Page-level text extractions:
════════════════════
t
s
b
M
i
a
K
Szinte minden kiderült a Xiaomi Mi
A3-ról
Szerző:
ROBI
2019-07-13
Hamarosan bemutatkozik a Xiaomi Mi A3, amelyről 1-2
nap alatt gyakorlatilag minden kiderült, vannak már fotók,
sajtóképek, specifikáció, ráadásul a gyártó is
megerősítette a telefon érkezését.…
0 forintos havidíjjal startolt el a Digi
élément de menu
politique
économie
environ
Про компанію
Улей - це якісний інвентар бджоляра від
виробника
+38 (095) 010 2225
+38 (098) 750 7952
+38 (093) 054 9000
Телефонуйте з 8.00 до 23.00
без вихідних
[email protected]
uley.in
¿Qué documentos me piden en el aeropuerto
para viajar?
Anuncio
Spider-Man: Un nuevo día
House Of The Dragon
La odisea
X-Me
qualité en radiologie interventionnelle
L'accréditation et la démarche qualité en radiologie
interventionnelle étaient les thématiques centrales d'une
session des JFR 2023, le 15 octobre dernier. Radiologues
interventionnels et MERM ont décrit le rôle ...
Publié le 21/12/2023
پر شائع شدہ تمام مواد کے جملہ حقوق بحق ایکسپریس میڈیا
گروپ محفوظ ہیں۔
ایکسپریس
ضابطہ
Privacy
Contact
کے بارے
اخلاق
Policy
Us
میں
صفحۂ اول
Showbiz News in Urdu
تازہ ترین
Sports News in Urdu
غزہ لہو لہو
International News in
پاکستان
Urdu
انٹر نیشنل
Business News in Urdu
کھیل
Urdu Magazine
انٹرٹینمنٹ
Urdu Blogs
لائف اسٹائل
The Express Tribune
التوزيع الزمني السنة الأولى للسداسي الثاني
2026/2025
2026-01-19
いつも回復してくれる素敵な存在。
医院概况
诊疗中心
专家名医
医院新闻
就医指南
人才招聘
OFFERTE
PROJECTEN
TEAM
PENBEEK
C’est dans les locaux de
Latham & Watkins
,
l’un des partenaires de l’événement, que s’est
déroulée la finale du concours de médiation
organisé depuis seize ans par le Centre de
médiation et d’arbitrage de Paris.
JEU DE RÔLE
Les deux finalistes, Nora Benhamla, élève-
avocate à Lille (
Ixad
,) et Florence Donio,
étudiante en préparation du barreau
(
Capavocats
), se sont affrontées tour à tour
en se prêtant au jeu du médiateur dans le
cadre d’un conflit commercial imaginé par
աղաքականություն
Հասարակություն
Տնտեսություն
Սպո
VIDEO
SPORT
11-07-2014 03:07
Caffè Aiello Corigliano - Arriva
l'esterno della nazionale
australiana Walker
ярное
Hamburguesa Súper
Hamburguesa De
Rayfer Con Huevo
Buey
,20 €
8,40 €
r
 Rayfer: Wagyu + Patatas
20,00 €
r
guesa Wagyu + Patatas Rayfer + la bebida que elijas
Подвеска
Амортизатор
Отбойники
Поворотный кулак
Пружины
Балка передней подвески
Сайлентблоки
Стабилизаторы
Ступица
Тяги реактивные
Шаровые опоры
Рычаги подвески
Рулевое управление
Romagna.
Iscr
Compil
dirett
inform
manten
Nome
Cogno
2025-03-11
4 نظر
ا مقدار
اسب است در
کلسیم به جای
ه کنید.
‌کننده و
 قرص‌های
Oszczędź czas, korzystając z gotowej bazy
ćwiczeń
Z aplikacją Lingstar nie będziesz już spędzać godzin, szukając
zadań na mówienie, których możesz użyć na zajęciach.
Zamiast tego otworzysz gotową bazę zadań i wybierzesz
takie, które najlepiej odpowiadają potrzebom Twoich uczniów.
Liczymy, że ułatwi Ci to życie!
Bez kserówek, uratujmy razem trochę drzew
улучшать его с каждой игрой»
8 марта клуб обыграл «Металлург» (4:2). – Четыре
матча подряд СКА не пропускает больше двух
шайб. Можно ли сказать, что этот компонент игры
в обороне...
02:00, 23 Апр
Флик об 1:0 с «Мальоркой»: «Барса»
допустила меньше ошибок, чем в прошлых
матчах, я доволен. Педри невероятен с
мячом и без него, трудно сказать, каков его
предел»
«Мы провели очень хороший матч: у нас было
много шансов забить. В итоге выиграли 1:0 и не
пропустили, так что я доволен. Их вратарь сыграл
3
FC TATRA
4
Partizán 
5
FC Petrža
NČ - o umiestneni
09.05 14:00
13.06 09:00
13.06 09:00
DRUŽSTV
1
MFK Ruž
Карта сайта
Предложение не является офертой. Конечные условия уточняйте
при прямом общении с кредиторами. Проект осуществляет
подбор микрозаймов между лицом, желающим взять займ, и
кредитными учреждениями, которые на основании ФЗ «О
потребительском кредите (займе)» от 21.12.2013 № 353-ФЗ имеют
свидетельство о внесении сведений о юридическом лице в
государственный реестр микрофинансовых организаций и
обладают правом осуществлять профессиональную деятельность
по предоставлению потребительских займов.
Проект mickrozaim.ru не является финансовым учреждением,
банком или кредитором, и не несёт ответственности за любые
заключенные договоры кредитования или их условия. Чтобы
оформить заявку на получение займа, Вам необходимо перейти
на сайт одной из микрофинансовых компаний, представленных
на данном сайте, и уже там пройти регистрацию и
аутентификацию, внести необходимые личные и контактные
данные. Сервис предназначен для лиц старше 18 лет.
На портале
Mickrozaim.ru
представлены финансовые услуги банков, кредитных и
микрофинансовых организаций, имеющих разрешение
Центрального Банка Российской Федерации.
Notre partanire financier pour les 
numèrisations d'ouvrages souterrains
════════════════════
▸ What is being asked
The records above must be output exactly, in full.

▸ Answer section
t
s
b
M
i
a
K
Szinte minden kiderült a Xiaomi Mi
A3-ról
Szerző:
ROBI
2019-07-13
Hamarosan bemutatkozik a Xiaomi Mi A3, amelyről 1-2
nap alatt gyakorlatilag minden kiderült, vannak már fotók,
sajtóképek, specifikáció, ráadásul a gyártó is
megerősítette a telefon érkezését.…
0 forintos havidíjjal startolt el a Digi
élément de menu
politique
économie
environ
Про компанію
Улей - це якісний інвентар бджоляра від
виробника
+38 (095) 010 2225
+38 (098) 750 7952
+38 (093) 054 9000
Телефонуйте з 8.00 до 23.00
без вихідних
[email protected]
uley.in
¿Qué documentos me piden en el aeropuerto
para viajar?
Anuncio
Spider-Man: Un nuevo día
House Of The Dragon
La odisea
X-Me
qualité en radiologie interventionnelle
L'accréditation et la démarche qualité en radiologie
interventionnelle étaient les thématiques centrales d'une
session des JFR 2023, le 15 octobre dernier. Radiologues
interventionnels et MERM ont décrit le rôle ...
Publié le 21/12/2023
پر شائع شدہ تمام مواد کے جملہ حقوق بحق ایکسپریس میڈیا
گروپ محفوظ ہیں۔
ایکسپریس
ضابطہ
Privacy
Contact
کے بارے
اخلاق
Policy
Us
میں
صفحۂ اول
Showbiz News in Urdu
تازہ ترین
Sports News in Urdu
غزہ لہو لہو
International News in
پاکستان
Urdu
انٹر نیشنل
Business News in Urdu
کھیل
Urdu Magazine
انٹرٹینمنٹ
Urdu Blogs
لائف اسٹائل
The Express Tribune
التوزيع الزمني السنة الأولى للسداسي الثاني
2026/2025
2026-01-19
いつも回復してくれる素敵な存在。
医院概况
诊疗中心
专家名医
医院新闻
就医指南
人才招聘
OFFERTE
PROJECTEN
TEAM
PENBEEK
C’est dans les locaux de
Latham & Watkins
,
l’un des partenaires de l’événement, que s’est
déroulée la finale du concours de médiation
organisé depuis seize ans par le Centre de
médiation et d’arbitrage de Paris.
JEU DE RÔLE
Les deux finalistes, Nora Benhamla, élève-
avocate à Lille (
Ixad
,) et Florence Donio,
étudiante en préparation du barreau
(
Capavocats
), se sont affrontées tour à tour
en se prêtant au jeu du médiateur dans le
cadre d’un conflit commercial imaginé par
աղաքականություն
Հասարակություն
Տնտեսություն
Սպո
VIDEO
SPORT
11-07-2014 03:07
Caffè Aiello Corigliano - Arriva
l'esterno della nazionale
australiana Walker
ярное
Hamburguesa Súper
Hamburguesa De
Rayfer Con Huevo
Buey
,20 €
8,40 €
r
 Rayfer: Wagyu + Patatas
20,00 €
r
guesa Wagyu + Patatas Rayfer + la bebida que elijas
Подвеска
Амортизатор
Отбойники
Поворотный кулак
Пружины
Балка передней подвески
Сайлентблоки
Стабилизаторы
Ступица
Тяги реактивные
Шаровые опоры
Рычаги подвески
Рулевое управление
Romagna.
Iscr
Compil
dirett
inform
manten
Nome
Cogno
2025-03-11
4 نظر
ا مقدار
اسب است در
کلسیم به جای
ه کنید.
‌کننده و
 قرص‌های
Oszczędź czas, korzystając z gotowej bazy
ćwiczeń
Z aplikacją Lingstar nie będziesz już spędzać godzin, szukając
zadań na mówienie, których możesz użyć na zajęciach.
Zamiast tego otworzysz gotową bazę zadań i wybierzesz
takie, które najlepiej odpowiadają potrzebom Twoich uczniów.
Liczymy, że ułatwi Ci to życie!
Bez kserówek, uratujmy razem trochę drzew
улучшать его с каждой игрой»
8 марта клуб обыграл «Металлург» (4:2). – Четыре
матча подряд СКА не пропускает больше двух
шайб. Можно ли сказать, что этот компонент игры
в обороне...
02:00, 23 Апр
Флик об 1:0 с «Мальоркой»: «Барса»
допустила меньше ошибок, чем в прошлых
матчах, я доволен. Педри невероятен с
мячом и без него, трудно сказать, каков его
предел»
«Мы провели очень хороший матч: у нас было
много шансов забить. В итоге выиграли 1:0 и не
пропустили, так что я доволен. Их вратарь сыграл
3
FC TATRA
4
Partizán 
5
FC Petrža
NČ - o umiestneni
09.05 14:00
13.06 09:00
13.06 09:00
DRUŽSTV
1
MFK Ruž
Карта сайта
Предложение не является офертой. Конечные условия уточняйте
при прямом общении с кредиторами. Проект осуществляет
подбор микрозаймов между лицом, желающим взять займ, и
кредитными учреждениями, которые на основании ФЗ «О
потребительском кредите (займе)» от 21.12.2013 № 353-ФЗ имеют
свидетельство о внесении сведений о юридическом лице в
государственный реестр микрофинансовых организаций и
обладают правом осуществлять профессиональную деятельность
по предоставлению потребительских займов.
Проект mickrozaim.ru не является финансовым учреждением,
банком или кредитором, и не несёт ответственности за любые
заключенные договоры кредитования или их условия. Чтобы
оформить заявку на получение займа, Вам необходимо перейти
на сайт одной из микрофинансовых компаний, представленных
на данном сайте, и уже там пройти регистрацию и
аутентификацию, внести необходимые личные и контактные
данные. Сервис предназначен для лиц старше 18 лет.
На портале
Mickrozaim.ru
представлены финансовые услуги банков, кредитных и
микрофинансовых организаций, имеющих разрешение
Центрального Банка Российской Федерации.
Notre partanire financier pour les 
numèrisations d'ouvrages souterrains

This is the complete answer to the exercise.